Since the pictures are not wanted, reproduce only the rest of the records, exactly as given.

++++

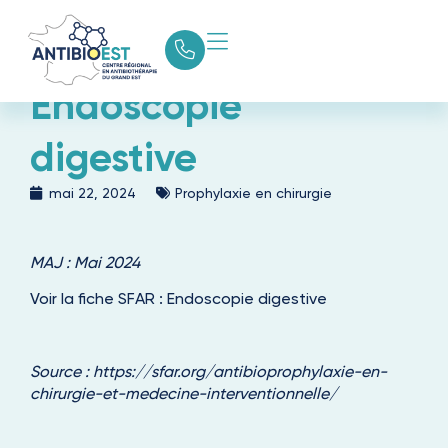
Endoscopie
digestive
mai 22, 2024
Prophylaxie en chirurgie
MAJ : Mai 2024
Voir la fiche SFAR :
Endoscopie digestive
Source :
https://sfar.org/antibioprophylaxie-en-
chirurgie-et-medecine-interventionnelle/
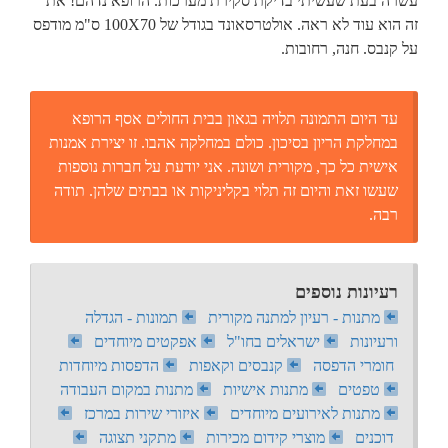
עשרה בעת שעשיתי בדיקת סקירת מערכות. הרופא נדהם! את
זה הוא עוד לא ראה. אולטרסאונד בגודל של 100X70 ס"מ מודפס
על קנבס. חנה, רחובות.
עד היום התמונה תלויה בגאון בבית החולים אסף הרופא
במחלקת הריון בסיכון. כולם במחלקה אהבו. זו יצירת אמנות
אישית כל כך, מקורית ושונה. אני יודעת על חברות נוספות
שעשו זאת והיום זה תלוי בקליניקות או בבתים שלהן. תודה
רבה.
רעיונות נוספים
מתנות - רעיון למתנה מקורית
תמונות - הגדלה
ורעיונות
ישראלים בחו"ל
אפקטים מיוחדים
חומרי הדפסה
קנבסים וקאפות
הדפסות מיוחדות
טפטים
מתנות אישיות
מתנות במקום העבודה
מתנות לאירועים מיוחדים
איזורי שירות במרכז
דוכנים
מוצרי קידום מכירות
מתקני תצוגה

++++

> **Output of the exercise**
Endoscopie
digestive
mai 22, 2024
Prophylaxie en chirurgie
MAJ : Mai 2024
Voir la fiche SFAR :
Endoscopie digestive
Source :
https://sfar.org/antibioprophylaxie-en-
chirurgie-et-medecine-interventionnelle/
עשרה בעת שעשיתי בדיקת סקירת מערכות. הרופא נדהם! את
זה הוא עוד לא ראה. אולטרסאונד בגודל של 100X70 ס"מ מודפס
על קנבס. חנה, רחובות.
עד היום התמונה תלויה בגאון בבית החולים אסף הרופא
במחלקת הריון בסיכון. כולם במחלקה אהבו. זו יצירת אמנות
אישית כל כך, מקורית ושונה. אני יודעת על חברות נוספות
שעשו זאת והיום זה תלוי בקליניקות או בבתים שלהן. תודה
רבה.
רעיונות נוספים
מתנות - רעיון למתנה מקורית
תמונות - הגדלה
ורעיונות
ישראלים בחו"ל
אפקטים מיוחדים
חומרי הדפסה
קנבסים וקאפות
הדפסות מיוחדות
טפטים
מתנות אישיות
מתנות במקום העבודה
מתנות לאירועים מיוחדים
איזורי שירות במרכז
דוכנים
מוצרי קידום מכירות
מתקני תצוגה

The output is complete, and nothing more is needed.